When my app launches, it makes maybe 9 or so network requests to load initial data. It also reads some data from disc. Sporadically, I'm seeing an issue where some of the network requests succeed, but anything involving reading from disc does not load immediately. I'm able to move around in the app, tap buttons, swap tabs, swipe pages, so my main actor isn't stuck. Other data that don't involve disc reading / writing is also blank. About 2 minutes in, suddenly everything loads (both stuff from disc and stuff from the network), nearly instantly, the way it should have done when the app launched. Server logs show more initial network requests succeed than we can see data loaded in the app, and then about 2 minutes later, there's a flood of the rest of the requests which then succeed. The responses to some of these initial network requests cause us to make other network requests, and the sever sees some of those start right away. However, other consequences of these first requests are to touch the disc (to search for manually-cached data), and anything that is supposed to happen after that does not succeed until the 2 minute mark. But what bothers me is some things in the app which don't touch the disc also seem to have successful network requests. I'm seeing it on an iPhone 14Pro running iOS 18.2.1, with 607 GB of disc space available.

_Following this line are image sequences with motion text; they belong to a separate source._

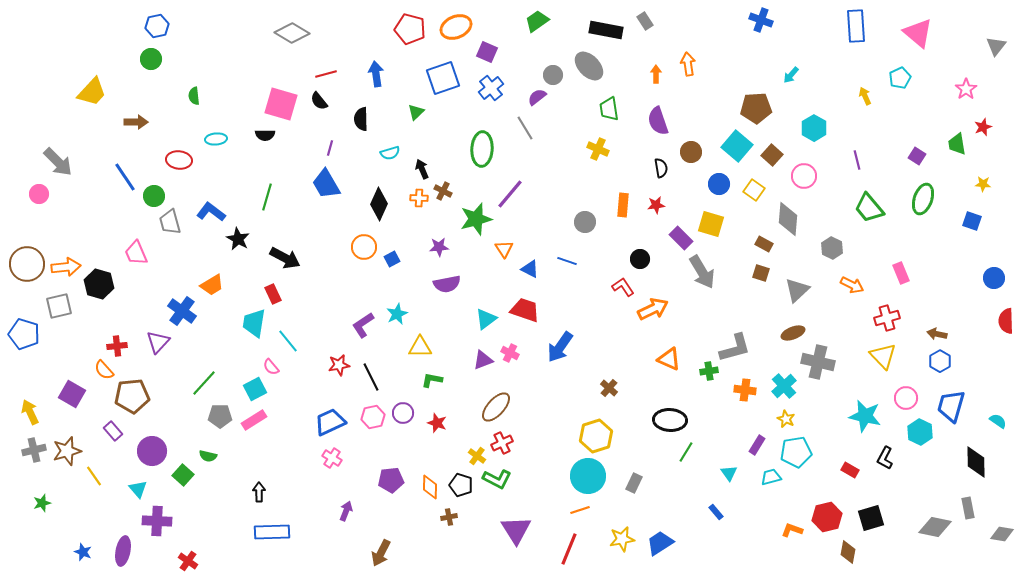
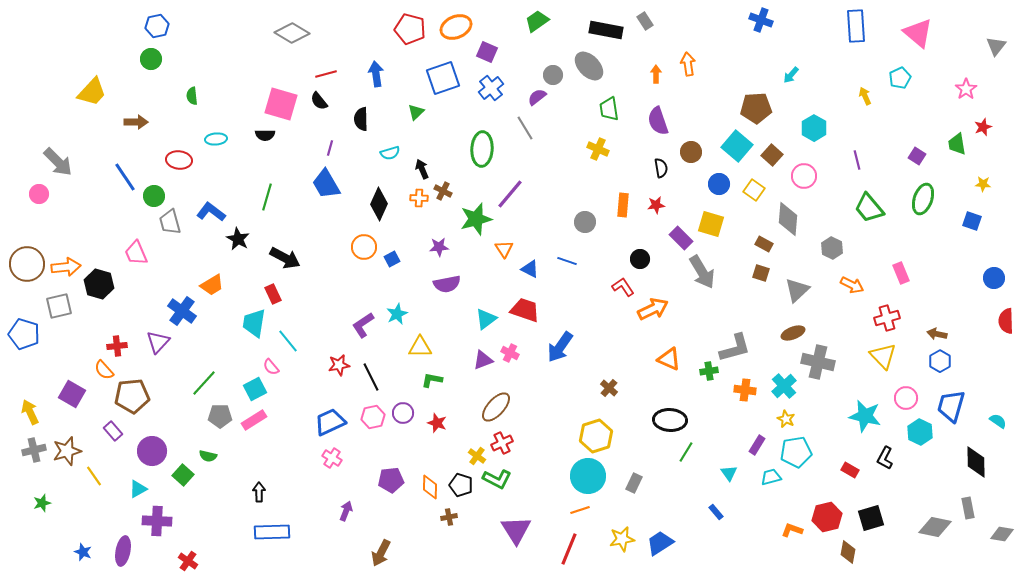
green semicircle at (194, 96): moved 2 px left
cyan triangle at (138, 489): rotated 42 degrees clockwise
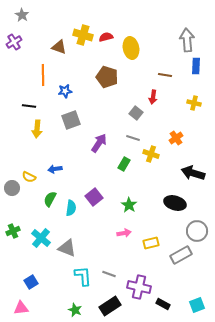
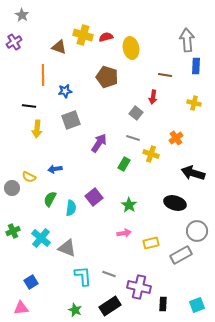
black rectangle at (163, 304): rotated 64 degrees clockwise
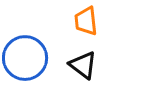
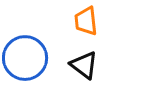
black triangle: moved 1 px right
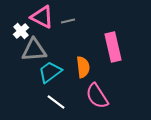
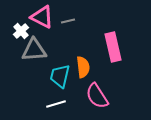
cyan trapezoid: moved 10 px right, 4 px down; rotated 40 degrees counterclockwise
white line: moved 2 px down; rotated 54 degrees counterclockwise
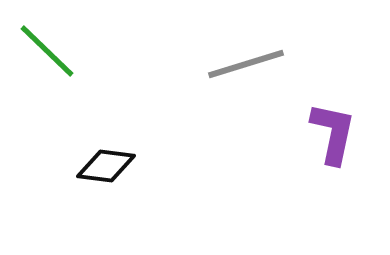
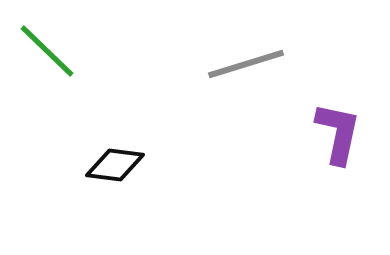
purple L-shape: moved 5 px right
black diamond: moved 9 px right, 1 px up
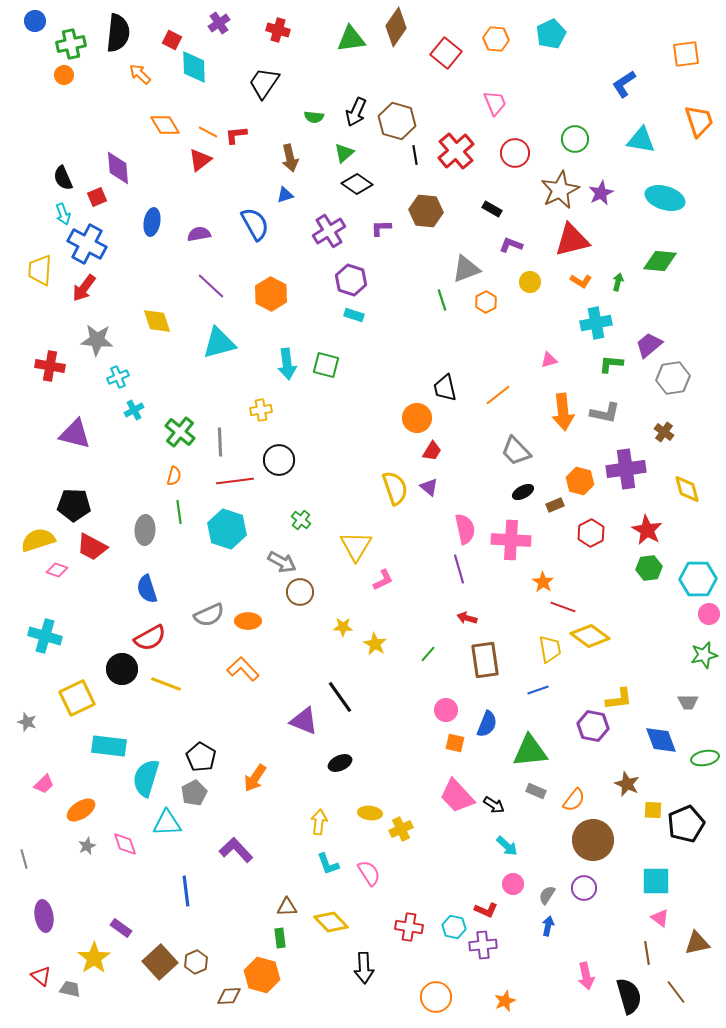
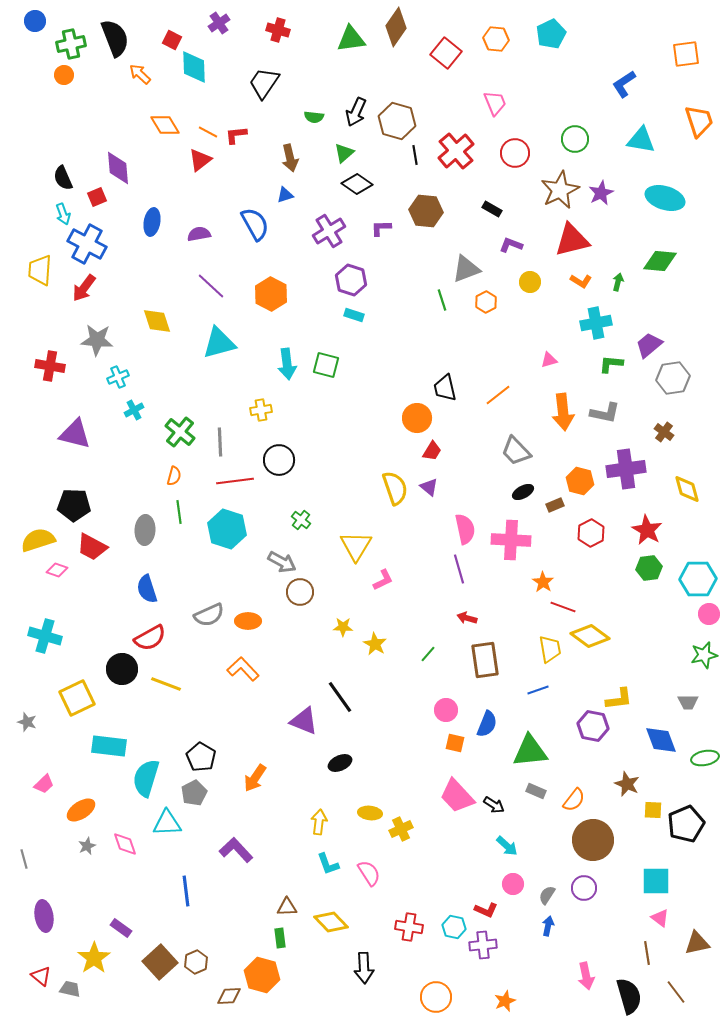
black semicircle at (118, 33): moved 3 px left, 5 px down; rotated 27 degrees counterclockwise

When I take screenshots of the loading screens in my app during the apparent freeze, the clock in the screenshots are right - they reflect the clock at the moment I took the screenshot, but the EXIF data in all dozen or so images shows the exact second 2 minutes later when the server gets the resulting flood of network requests. Screenshots taken after the freeze is over have exif timestamps that match the screenshots, as short as 5 seconds after the freeze ends. The screenshot file names, though sequential, are out of order. for instance, some screenshots from 12:58 have file names numbered after screenshots taken at 12:59. but not all are out of order. This seems like disc contention has spread outside the app, and is impacting the system writing the images to disc.
How do I diagnose a cause for this? How does disc contention affect the networking? I have caching turned off for my network requests. We only have a manual image cache, but I don't know how that would stall the display of data that should fetch and display without attempting to hit the image cache.
This happens maybe a couple of times a day for some people, maybe once every couple of weeks for others, but of course, it never when we're trying to debug it.